An international draft will not eliminate pre-deals entirely—they exist in the Rule 4 Draft too—but it will restrict them to a reduced time period and not with literal children. The proposed terms of the international draft include hard slotting instead of the domestic draft’s soft-slotting, so there wouldn’t even be the need to cut deals to get bonus cost certainty to manipulate a pool. There’s going to be no incentive for anyone on any side to cut a deal three to four years ahead of time, and the evaluation and training period will move back to when the players are 14 to 16 years old. Is that perfect? No, that’s still younger than I’d like, and it doesn’t solve the coercive nature of everything else happening. But it will stop the extreme child exploitation that has developed over recent years, which might be the single worst thing happening in the entire affiliated baseball diaspora.

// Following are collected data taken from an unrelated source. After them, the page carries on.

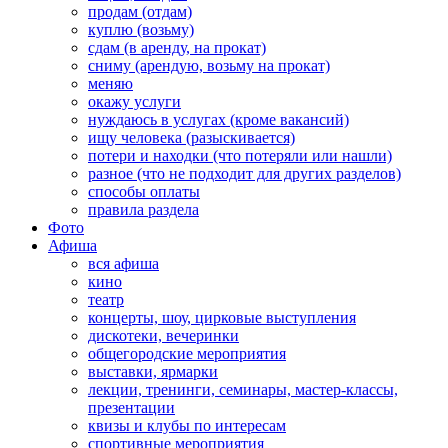
продам (отдам)
куплю (возьму)
сдам (в аренду, на прокат)
сниму (арендую, возьму на прокат)
меняю
окажу услуги
нуждаюсь в услугах (кроме вакансий)
ищу человека (разыскивается)
потери и находки (что потеряли или нашли)
разное (что не подходит для других разделов)
способы оплаты
правила раздела
Фото
Афиша
вся афиша
кино
театр
концерты, шоу, цирковые выступления
дискотеки, вечеринки
общегородские мероприятия
выставки, ярмарки
лекции, тренинги, семинары, мастер-классы,
презентации
квизы и клубы по интересам
спортивные мероприятия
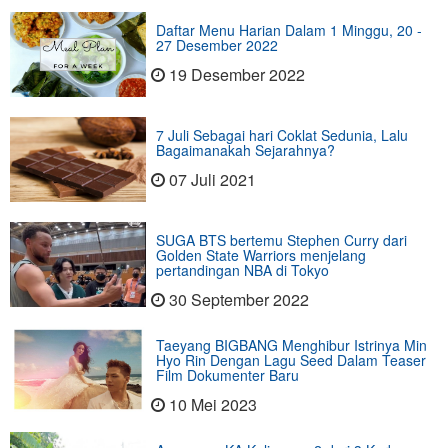
Daftar Menu Harian Dalam 1 Minggu, 20 -
27 Desember 2022
19 Desember 2022
7 Juli Sebagai hari Coklat Sedunia, Lalu
Bagaimanakah Sejarahnya?
07 Juli 2021
SUGA BTS bertemu Stephen Curry dari
Golden State Warriors menjelang
pertandingan NBA di Tokyo
30 September 2022
Taeyang BIGBANG Menghibur Istrinya Min
Hyo Rin Dengan Lagu Seed Dalam Teaser
Film Dokumenter Baru
10 Mei 2023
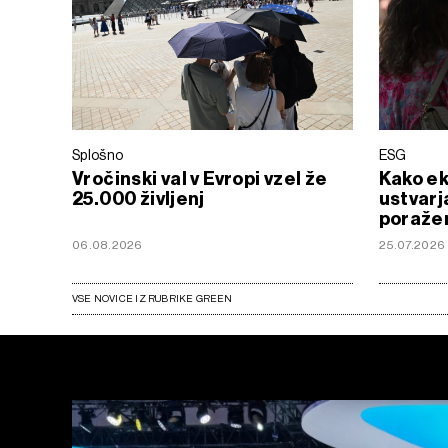
Splošno
ESG
Vročinski val v Evropi vzel že
Kako e
25.000 življenj
ustvarj
poraže
06.08.2026
25.07.2026
VSE NOVICE IZ RUBRIKE GREEN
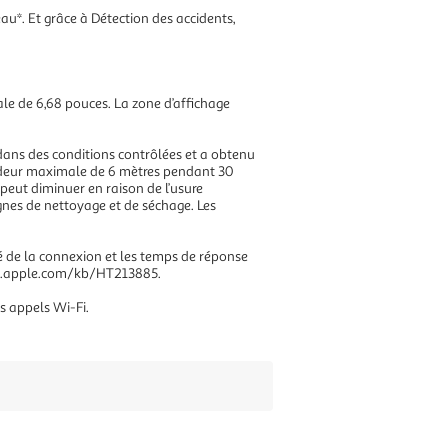
au*. Et grâce à Détection des accidents,
nale de 6,68 pouces. La zone d’affichage
re dans des conditions contrôlées et a obtenu
ondeur maximale de 6 mètres pendant 30
peut diminuer en raison de l’usure
gnes de nettoyage et de séchage. Les
té de la connexion et les temps de réponse
port.apple.com/kb/HT213885.
es appels Wi-Fi.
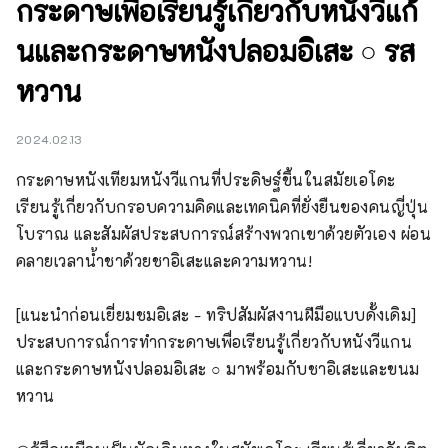
กระดาษเพื่อเรียนรู้เกี่ยวกับหนังวีแก้
นและกระดาษหนังปลอมอิเสะ ○ รส
หวาน
2024.02.13
กระดาษหนังเทียมหนังวีแกนที่ประดิษฐ์ขึ้นในสมัยเอโดะ 
เรียนรู้เกี่ยวกับกรอบความคิดและเทคนิคที่ยั่งยืนของคนญี่ปุ่น
โบราณ และสัมผัสประสบการณ์สร้างพวกเขาด้วยตัวเอง ผ่อน
คลายเวลาน้ำชาด้วยชาอิเสะและความหวาน!

[แนะนำก่อนเยี่ยมชมอิเสะ - ทริปสัมผัสงานฝีมือแบบดั้งเดิม] 
ประสบการณ์การทำกระดาษเพื่อเรียนรู้เกี่ยวกับหนังวีแกน
และกระดาษหนังปลอมอิเสะ ○ มาพร้อมกับชาอิเสะและขนม
หวาน
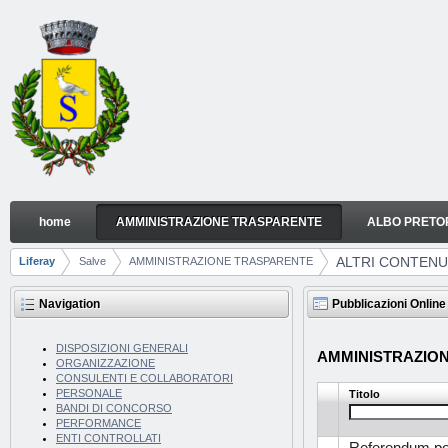
Skip to Content
home
AMMINISTRAZIONE TRASPARENTE
ALBO PRETO
ALTRI CONTENUTI
Navigation
ALTRI CONTENU
Liferay
Salve
AMMINISTRAZIONE TRASPARENTE
Breadcrumbs
Navigation
Pubblicazioni Online
DISPOSIZIONI GENERALI
AMMINISTRAZIONE
ORGANIZZAZIONE
CONSULENTI E COLLABORATORI
PERSONALE
Titolo
BANDI DI CONCORSO
PERFORMANCE
ENTI CONTROLLATI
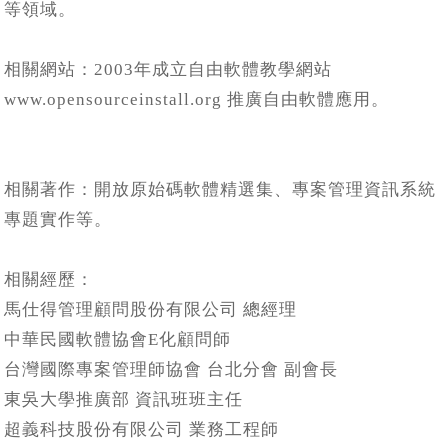
等領域。
相關網站：2003年成立自由軟體教學網站
www.opensourceinstall.org 推廣自由軟體應用。
相關著作：開放原始碼軟體精選集、專案管理資訊系統
專題實作等。
相關經歷：
馬仕得管理顧問股份有限公司 總經理
中華民國軟體協會E化顧問師
台灣國際專案管理師協會 台北分會 副會長
東吳大學推廣部 資訊班班主任
超義科技股份有限公司 業務工程師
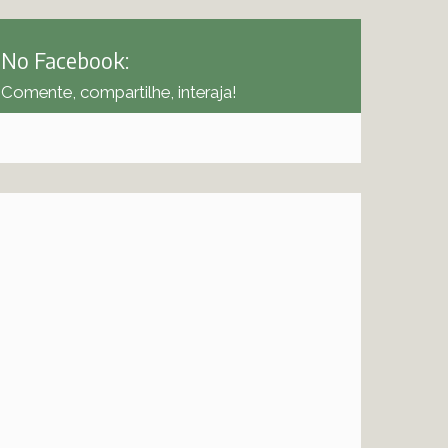
No Facebook:
Comente, compartilhe, interaja!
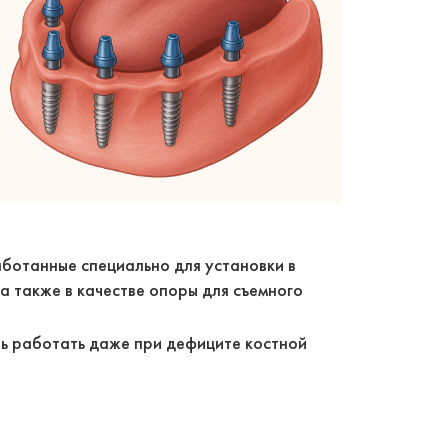
ботанные специально для установки в
а также в качестве опоры для съемного
ь работать даже при дефиците костной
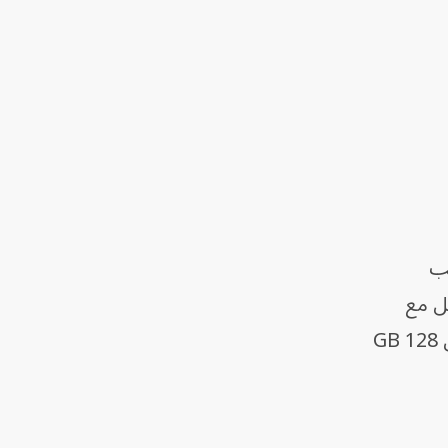
انب
بل مع
آيفون 15، وهو مقاوم للمياه والتراب، والشاشة مغطاة بواق من السيراميك. ويأتي بسعات تخزين 128 GB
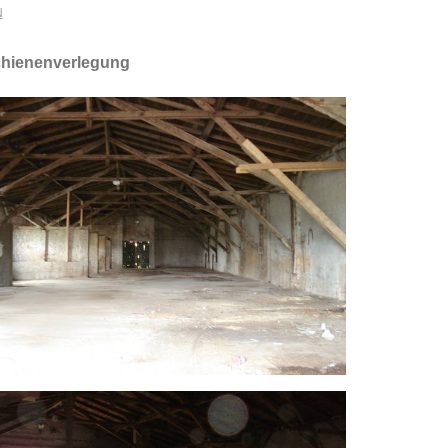
N
Schienenverlegung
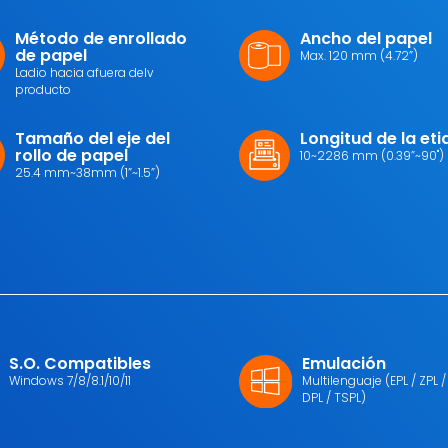
Método de enrollado
Ancho del papel
de papel
Max. 120 mm (4.72”)
Ladio hacia afuera delv
producto
Tamaño del eje del
Longitud de la et
rollo de papel
10~2286 mm (0.39”~90")
25.4 mm~38mm (1”~1.5”)
S.O. Compatibles
Emulación
Windows 7/8/8.1/10/11
Multilenguaje (EPL / ZPL / Z
DPL / TSPL)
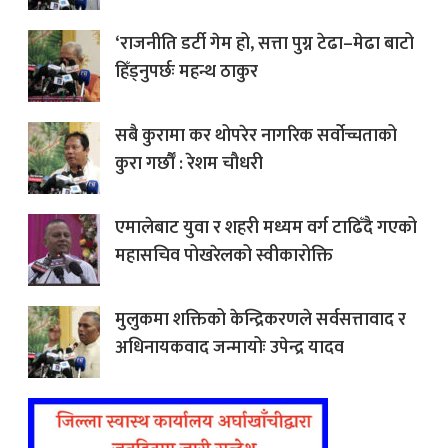
‘राजनीति डर्टी गेम हो, सत्ता पुग्न टेढा–मेढा बाटो
हिँड्नुपर्छः महन्थ ठाकुर
सबै कुरामा कर थोपरेर नागरिक सर्वोच्चताको
कुरा गर्छौँ : रेशम चौधरी
एमालेबाट युवा र शहरी मध्यम वर्ग टाढिँदै गएको
महासचिव पोखरेलको स्वीकारोक्ति
मुलुकमा शक्तिको केन्द्रिकरणले सर्वसत्तावाद र
अधिनायकवाद जन्मायोः उपेन्द्र यादव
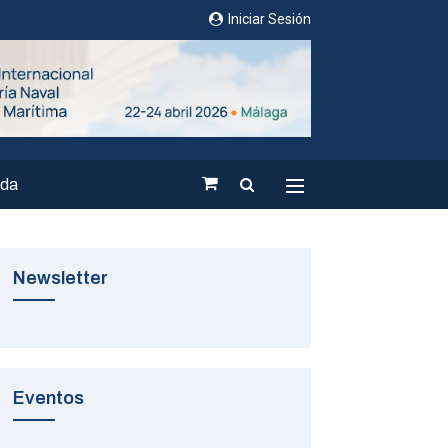
Iniciar Sesión
nda
Newsletter
Eventos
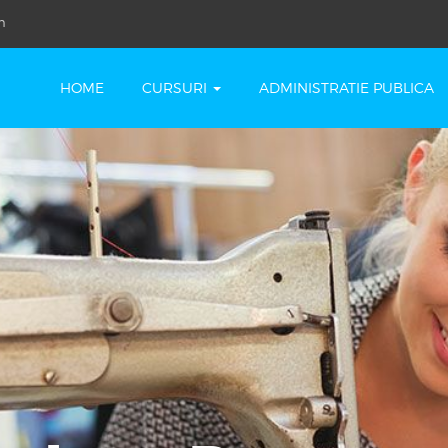
m
HOME
CURSURI
ADMINISTRATIE PUBLICA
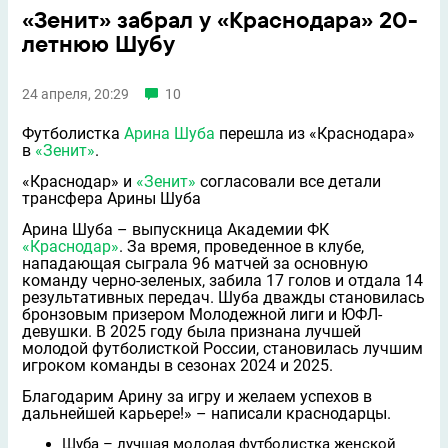
«Зенит» забрал у «Краснодара» 20-
летнюю Шубу
24 апреля, 20:29
10
Футболистка
Арина Шуба
перешла из «Краснодара»
в
«Зенит»
.
«Краснодар» и
«Зенит»
согласовали все детали
трансфера Арины Шуба
Арина Шуба – выпускница Академии ФК
«Краснодар»
. За время, проведeнное в клубе,
нападающая сыграла 96 матчей за основную
команду чeрно-зелeных, забила 17 голов и отдала 14
результативных передач. Шуба дважды становилась
бронзовым призeром Молодeжной лиги и ЮФЛ-
девушки. В 2025 году была признана лучшей
молодой футболисткой России, становилась лучшим
игроком команды в сезонах 2024 и 2025.
Благодарим Арину за игру и желаем успехов в
дальнейшей карьере!» – написали краснодарцы.
Шуба – лучшая молодая футболистка женской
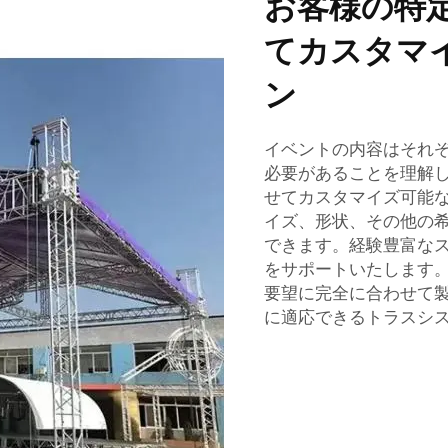
お客様の特
てカスタマ
ン
イベントの内容はそれ
必要があることを理解
せてカスタマイズ可能
イズ、形状、その他の
できます。経験豊富な
をサポートいたします
要望に完全に合わせて
に適応できるトラスシ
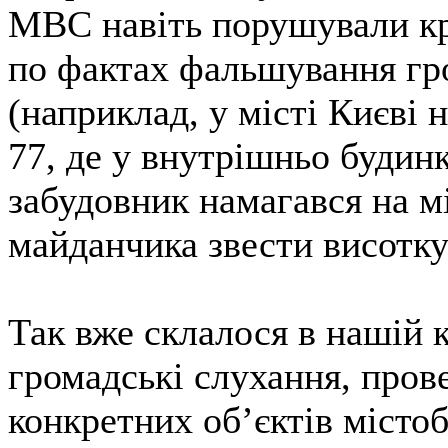
МВС навіть порушували кр
по фактах фальшування гр
(наприклад, у місті Києві н
77, де у внутрішньо будин
забудовник намагався на м
майданчика звести висотку
Так вже склалося в нашій к
громадські слухання, пров
конкретних об’єктів місто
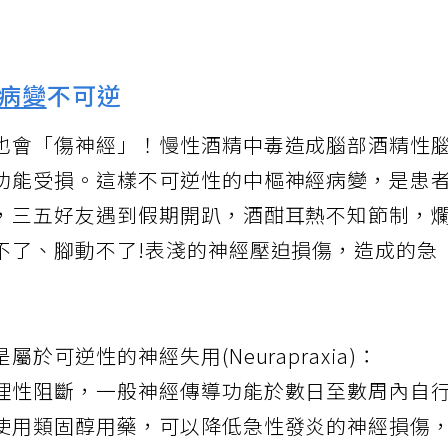
天一直保持固定姿勢，造成長時間的
神經壓迫
，
病變
不可逆
也會「傷神經」！慢性酒精中毒造成腦部酒精性
功能受損。這樣不可逆性的中樞神經病變，是患
，三五好友遇到假期開趴，酒酣耳熱不知節制，
不了、腳動不了!表淺的神經壓迫損傷，造成的急
可逆性的神經失用(Neurapraxia)：
理性阻斷，一般神經傳導功能於數日至數周內自
使用類固醇用藥，可以降低急性發炎的神經損傷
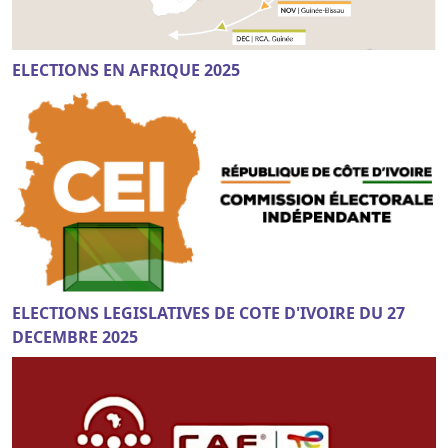
ELECTIONS EN AFRIQUE 2025
ELECTIONS LEGISLATIVES DE COTE D'IVOIRE DU 27
DECEMBRE 2025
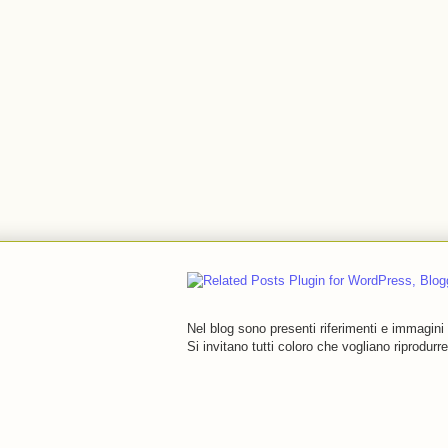
Nel blog sono presenti riferimenti e immagini d
Si invitano tutti coloro che vogliano riprodurr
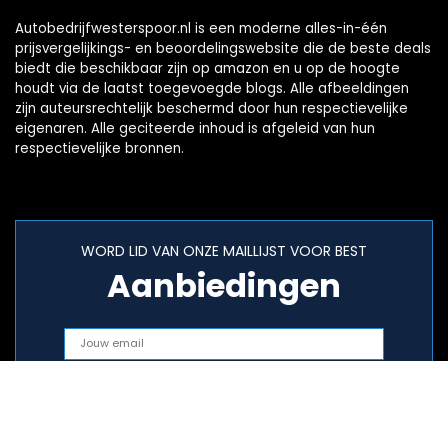
Autobedrijfwesterspoor.nl is een moderne alles-in-één
prijsvergelijkings- en beoordelingswebsite die de beste deals
biedt die beschikbaar zijn op amazon en u op de hoogte
houdt via de laatst toegevoegde blogs. Alle afbeeldingen
zijn auteursrechtelijk beschermd door hun respectievelijke
eigenaren. Alle geciteerde inhoud is afgeleid van hun
respectievelijke bronnen.
WORD LID VAN ONZE MAILLIJST VOOR BEST
Aanbiedingen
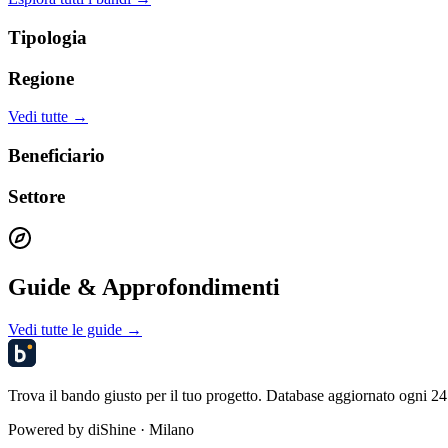
Tipologia
Regione
Vedi tutte →
Beneficiario
Settore
Guide & Approfondimenti
Vedi tutte le guide →
Trova il bando giusto per il tuo progetto. Database aggiornato ogni 24 
Powered by
diShine
· Milano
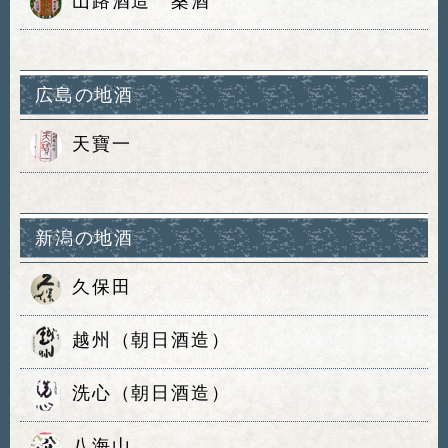
山路酒造 桑酒
広島の地酒
天寶一
新潟の地酒
久保田
越州（朝日酒造）
洗心（朝日酒造）
八海山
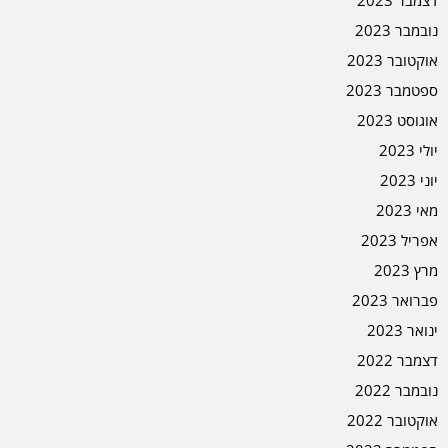
נובמבר 2023
אוקטובר 2023
ספטמבר 2023
אוגוסט 2023
יולי 2023
יוני 2023
מאי 2023
אפריל 2023
מרץ 2023
פברואר 2023
ינואר 2023
דצמבר 2022
נובמבר 2022
אוקטובר 2022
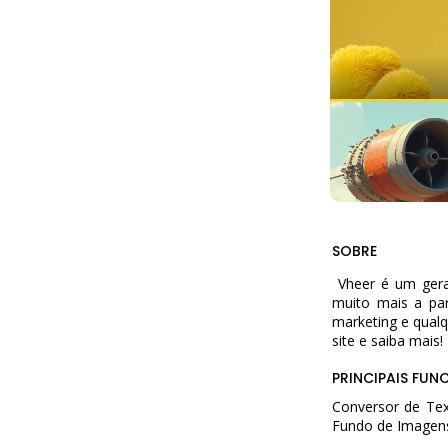
SOBRE
Vheer é um gerado
muito mais a part
marketing e qualq
site e saiba mais!
PRINCIPAIS FUN
Conversor de Tex
Fundo de Imagen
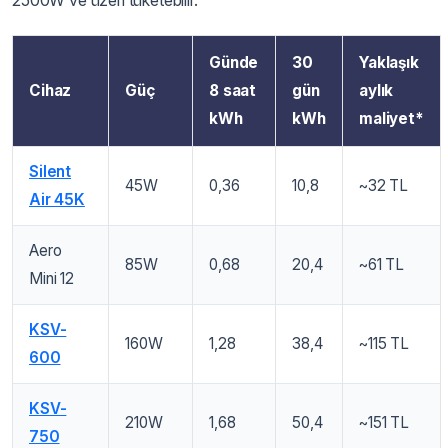
2500W ve üzeri tüketebilir.
Günde
30
Yaklaşık
Cihaz
Güç
8 saat
gün
aylık
kWh
kWh
maliyet*
Silent
45W
0,36
10,8
~32 TL
Air 45K
Aero
85W
0,68
20,4
~61 TL
Mini 12
KSV-
160W
1,28
38,4
~115 TL
600
KSV-
210W
1,68
50,4
~151 TL
750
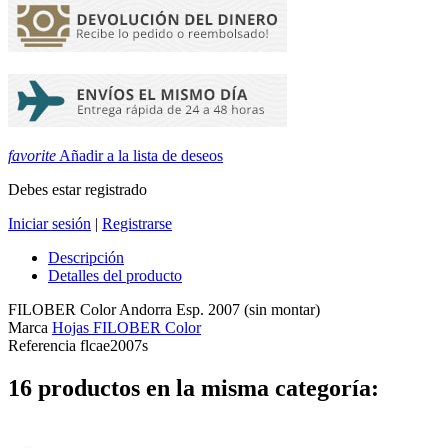
favorite
Añadir a la lista de deseos
Debes estar registrado
Iniciar sesión
|
Registrarse
Descripción
Detalles del producto
FILOBER Color Andorra Esp. 2007 (sin montar)
Marca
Hojas FILOBER Color
Referencia
flcae2007s
16 productos en la misma categoría:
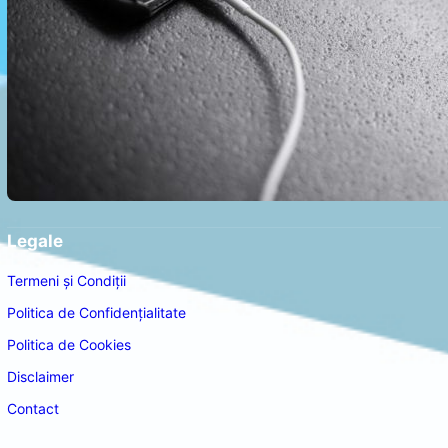
Legale
Termeni și Condiții
Politica de Confidențialitate
Politica de Cookies
Disclaimer
Contact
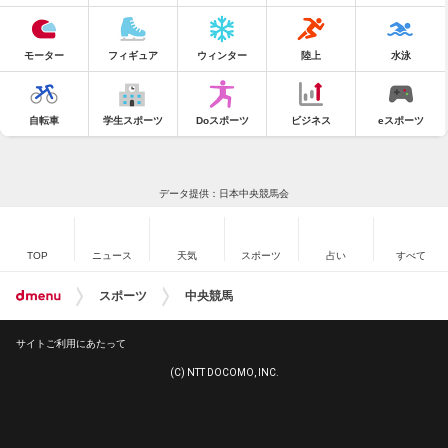
モーター
フィギュア
ウィンター
陸上
水泳
自転車
学生スポーツ
Doスポーツ
ビジネス
eスポーツ
データ提供：日本中央競馬会
TOP
ニュース
天気
スポーツ
占い
すべて
スポーツ
中央競馬
サイトご利用にあたって
(C) NTT DOCOMO, INC.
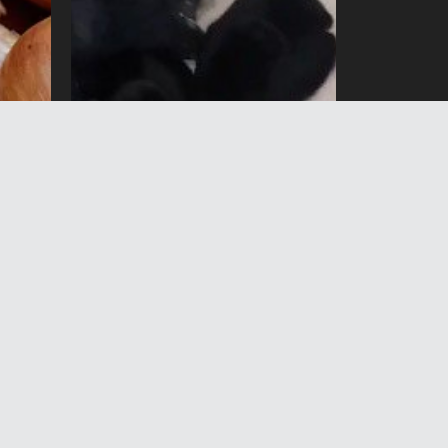
лгон
Ош аэропортунда норка
терилерин мыйзамсыз ташуу
и
фактысы аныкталды
7 Август 2026 жыл 12:03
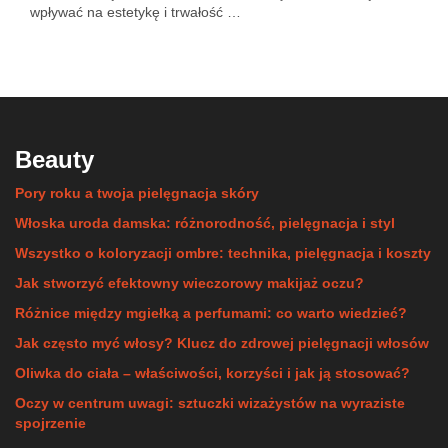
wpływać na estetykę i trwałość …
Beauty
Pory roku a twoja pielęgnacja skóry
Włoska uroda damska: różnorodność, pielęgnacja i styl
Wszystko o koloryzacji ombre: technika, pielęgnacja i koszty
Jak stworzyć efektowny wieczorowy makijaż oczu?
Różnice między mgiełką a perfumami: co warto wiedzieć?
Jak często myć włosy? Klucz do zdrowej pielęgnacji włosów
Oliwka do ciała – właściwości, korzyści i jak ją stosować?
Oczy w centrum uwagi: sztuczki wizażystów na wyraziste
spojrzenie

It would be great if all of the stakeholders could divorce this issue from the labor negotiation context and agree to stop the pre-deals without making this level of structural change. But that’s clearly not going to happen as long as both sides see this as a negotiating issue, which isn’t going to change. Now its fate is tied to something veteran players really want: the elimination of the qualifying offer. Complicating matters further is that players from international free agency markets are badly underrepresented in union leadership. Even at that, the kids who are most vulnerable—the ones who don’t make it at all—have no representation in this fight; the union is self-selected to players who eventually made a 40-man roster, after all. The best “success story” out of the current system is 2017 Rays signee Wander Franco, who has already locked in hundreds of millions of dollars—and had to drop out of the sixth grade to get there.

There was a great article by Zach Buchanan the other week on The Athletic tracing the rise of Reds prospect Elly De La Cruz. Buchanan traced the parts of the story you can’t find on his player card or our scouting reports: how De La Cruz struggled to get an offer at all, signing for $65,000 after he nailed a late tryout with the Reds because he was an “older” player even though his signing period hadn’t even opened yet, and how his professional future once hinged on whether there was a bed available for him at Cincinnati’s Dominican Republic complex. And mixed in there are hints of the seedy underbelly to the international prospect scene: he left home to start training for baseball as a 6-year-old kid, and entered a training academy in Santo Domingo at just 10.

You can easily imagine how this could’ve turned out differently for De La Cruz. Maybe the Reds don’t have a bed in the complex and he never signs, just another kid who risked it all and never even got in the door. Maybe he plays poorly his first year in the DSL and gets cut. Those things happened to scores of other kids who worked just as hard and gave up just as much and never made it. You will never know their names and faces, but that doesn’t make them any less real.